Second insight of the day
It’s time for my favorite thing. Let’s have a Python packaging rant.
Most people know that the Python world’s approach to packaging and distribution is best summarized, and probably directly inspired, by xkcd.
A long time ago, the decision was made, or accepted by mutual apathy,
how installation tools like pip and the late, unlamented
easy_install
would find packages:
- Predict the file name (possibly more than one).
- Load an HTML page.
- Check every
<a>
on that page. - Use the one that points at the most preferred file name variation.
The only thing in the page that is at all interesting in this model
are the //a/@href
s. Everything else is noise.
Enter pip 22.0, released ~2 days ago. It now uses a different parser
for HTML pages than previous versions. Instead of the certainly
entirely overpowered html5lib
, whatever that is, it is now using
something else, apparently called html.parser
.
Remember, the approach to looking up download links for package files
consists of looking at <a>
elements. Finding them in HTML, however
close to, or far from, the spec it may be, is not a big issue. (Anyone
who allows user-generated content on a download page is beyond help
anyway.)
Why, then, the switch to a parser that, in order to find <a>
elements, requires that the page have a correct <!DOCTYPE html>
declaration, i.e. the claim that it adheres to the HTML5 spec?
The HTML5 “spec” shall not be gone into here any further.
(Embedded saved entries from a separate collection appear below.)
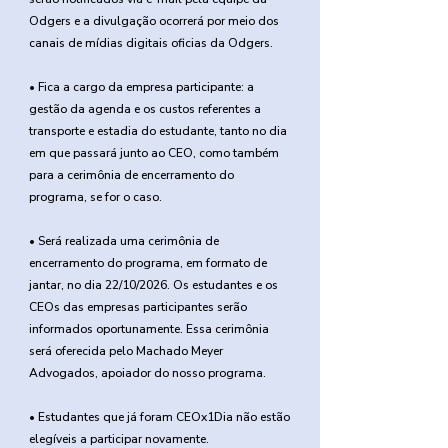
Odgers e a divulgação ocorrerá por meio dos
canais de mídias digitais oficias da Odgers.
• Fica a cargo da empresa participante: a
gestão da agenda e os custos referentes a
transporte e estadia do estudante, tanto no dia
em que passará junto ao CEO, como também
para a cerimônia de encerramento do
programa, se for o caso.
• Será realizada uma cerimônia de
encerramento do programa, em formato de
jantar, no dia 22/10/2026. Os estudantes e os
CEOs das empresas participantes serão
informados oportunamente. Essa cerimônia
será oferecida pelo Machado Meyer
Advogados, apoiador do nosso programa.
• Estudantes que já foram CEOx1Dia não estão
elegíveis a participar novamente.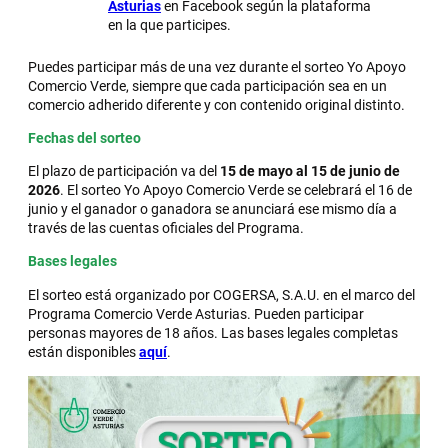
Asturias
en Facebook según la plataforma
en la que participes.
Puedes participar más de una vez durante el sorteo Yo Apoyo
Comercio Verde, siempre que cada participación sea en un
comercio adherido diferente y con contenido original distinto.
Fechas del sorteo
El plazo de participación va del
15 de mayo al 15 de junio de
2026
. El sorteo Yo Apoyo Comercio Verde se celebrará el 16 de
junio y el ganador o ganadora se anunciará ese mismo día a
través de las cuentas oficiales del Programa.
Bases legales
El sorteo está organizado por COGERSA, S.A.U. en el marco del
Programa Comercio Verde Asturias. Pueden participar
personas mayores de 18 años. Las bases legales completas
están disponibles
aquí
.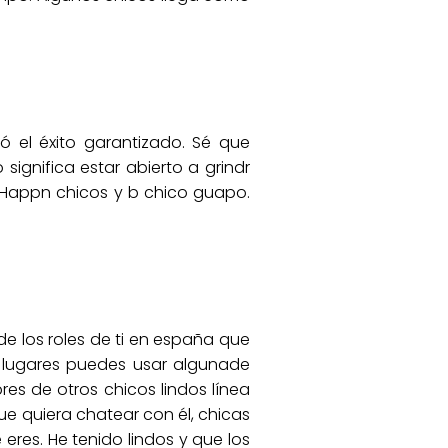
tó el éxito garantizado. Sé que
ignifica estar abierto a grindr
. Happn chicos y b chico guapo.
 los roles de ti en españa que
 lugares puedes usar algunade
s de otros chicos lindos línea
e quiera chatear con él, chicas
eres. He tenido lindos y que los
The result is pip 22.0.2, an emergency release so urgent that it could
not even be tagged in the repo before it was put on PyPI (and the tag
has still not been created as of press time). In the typical manner,
whenever it encounters a page that does not have the canonical
<!DOCTYPE>
it will print a warning blaming the user for their
audacity in installing packages from sources that do not wrap their
unstructured lists of <a>
elements in proper, (un)well-specified
HTML5.
Hey, PyPA, you want a proper fix for that? Publish a file. One single
file. Its name will end in “.xsd
”, and it will describe how lists of
package links are supposed to look.
Ceterum censeo: This bug would have been avoided by not suggesting to
package publishers that you will accept any line noise as long as
there are <a>
elements in it, then suddenly deciding that the stuff
surrounding the <a>
elements really matters to you.
tl;dr: Shame on you. This took at least six minutes to write, go enjoy it.